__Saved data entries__
****

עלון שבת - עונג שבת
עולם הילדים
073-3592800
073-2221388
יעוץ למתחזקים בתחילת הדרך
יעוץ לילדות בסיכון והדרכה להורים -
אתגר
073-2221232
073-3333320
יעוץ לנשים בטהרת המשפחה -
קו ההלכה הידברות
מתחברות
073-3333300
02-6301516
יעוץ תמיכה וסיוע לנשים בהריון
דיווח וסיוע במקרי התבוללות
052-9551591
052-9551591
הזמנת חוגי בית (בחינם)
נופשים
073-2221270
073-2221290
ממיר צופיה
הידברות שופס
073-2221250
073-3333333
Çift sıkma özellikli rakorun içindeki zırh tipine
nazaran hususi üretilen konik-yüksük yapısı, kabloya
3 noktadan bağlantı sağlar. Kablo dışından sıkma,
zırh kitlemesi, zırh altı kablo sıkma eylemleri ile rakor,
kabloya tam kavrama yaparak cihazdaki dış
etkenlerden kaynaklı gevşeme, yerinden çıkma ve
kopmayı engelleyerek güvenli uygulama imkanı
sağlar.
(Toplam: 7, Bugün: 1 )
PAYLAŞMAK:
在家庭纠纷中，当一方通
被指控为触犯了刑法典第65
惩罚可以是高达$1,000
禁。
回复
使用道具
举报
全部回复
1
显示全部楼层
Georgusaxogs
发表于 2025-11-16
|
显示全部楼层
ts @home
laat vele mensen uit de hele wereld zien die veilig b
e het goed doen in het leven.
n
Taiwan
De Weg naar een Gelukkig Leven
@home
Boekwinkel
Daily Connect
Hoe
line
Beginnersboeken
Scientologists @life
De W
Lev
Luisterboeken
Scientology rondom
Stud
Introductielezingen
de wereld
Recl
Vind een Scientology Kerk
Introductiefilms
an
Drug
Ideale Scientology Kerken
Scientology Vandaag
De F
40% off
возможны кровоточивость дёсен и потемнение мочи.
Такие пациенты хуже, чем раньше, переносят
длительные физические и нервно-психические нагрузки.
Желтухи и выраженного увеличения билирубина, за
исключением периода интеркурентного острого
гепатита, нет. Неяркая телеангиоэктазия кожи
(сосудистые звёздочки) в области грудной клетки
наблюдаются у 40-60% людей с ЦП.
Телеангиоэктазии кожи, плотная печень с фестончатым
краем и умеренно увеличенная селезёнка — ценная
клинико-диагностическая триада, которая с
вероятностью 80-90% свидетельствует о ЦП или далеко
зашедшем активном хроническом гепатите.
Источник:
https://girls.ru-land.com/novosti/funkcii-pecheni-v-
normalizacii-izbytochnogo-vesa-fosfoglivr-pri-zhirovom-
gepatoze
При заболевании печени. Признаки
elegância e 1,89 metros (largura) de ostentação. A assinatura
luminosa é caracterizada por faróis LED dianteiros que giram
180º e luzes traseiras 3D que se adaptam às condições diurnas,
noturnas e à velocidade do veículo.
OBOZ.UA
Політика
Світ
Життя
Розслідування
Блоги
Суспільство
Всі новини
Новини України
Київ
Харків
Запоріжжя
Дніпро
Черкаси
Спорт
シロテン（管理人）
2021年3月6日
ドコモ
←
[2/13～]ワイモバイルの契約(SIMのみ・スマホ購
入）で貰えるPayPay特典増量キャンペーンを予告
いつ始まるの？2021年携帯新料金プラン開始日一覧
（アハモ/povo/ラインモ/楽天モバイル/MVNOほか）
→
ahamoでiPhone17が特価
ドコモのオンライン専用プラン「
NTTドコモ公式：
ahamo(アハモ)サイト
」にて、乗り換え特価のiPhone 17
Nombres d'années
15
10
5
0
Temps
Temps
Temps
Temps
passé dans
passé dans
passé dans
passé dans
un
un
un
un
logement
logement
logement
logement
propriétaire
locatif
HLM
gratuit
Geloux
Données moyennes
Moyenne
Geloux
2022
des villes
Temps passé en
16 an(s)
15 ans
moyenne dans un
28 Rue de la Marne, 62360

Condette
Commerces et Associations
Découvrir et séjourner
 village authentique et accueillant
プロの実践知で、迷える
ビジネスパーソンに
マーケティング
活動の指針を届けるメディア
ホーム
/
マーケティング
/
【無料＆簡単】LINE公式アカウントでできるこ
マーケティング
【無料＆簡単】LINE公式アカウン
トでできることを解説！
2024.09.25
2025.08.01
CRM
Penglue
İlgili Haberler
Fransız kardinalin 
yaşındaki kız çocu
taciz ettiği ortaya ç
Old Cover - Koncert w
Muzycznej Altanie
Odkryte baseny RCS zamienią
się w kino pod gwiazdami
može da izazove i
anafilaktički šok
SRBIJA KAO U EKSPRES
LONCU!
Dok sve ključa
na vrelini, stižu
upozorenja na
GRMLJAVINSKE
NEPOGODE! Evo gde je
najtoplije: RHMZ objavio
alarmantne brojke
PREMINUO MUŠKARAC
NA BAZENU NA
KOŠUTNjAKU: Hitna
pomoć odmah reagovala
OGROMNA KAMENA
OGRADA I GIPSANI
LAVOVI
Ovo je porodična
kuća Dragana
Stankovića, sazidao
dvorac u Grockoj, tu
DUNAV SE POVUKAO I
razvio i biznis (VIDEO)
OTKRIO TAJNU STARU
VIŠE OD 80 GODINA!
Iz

****

Copy the lines above exactly, beginning at the line that has "возможны кровоточивость дёсен" and stopping after the line that has "гепатита, нет. Неяркая телеангиоэктазия кожи", and omit the rest.

возможны кровоточивость дёсен и потемнение мочи.
Такие пациенты хуже, чем раньше, переносят
длительные физические и нервно-психические нагрузки.
Желтухи и выраженного увеличения билирубина, за
исключением периода интеркурентного острого
гепатита, нет. Неяркая телеангиоэктазия кожи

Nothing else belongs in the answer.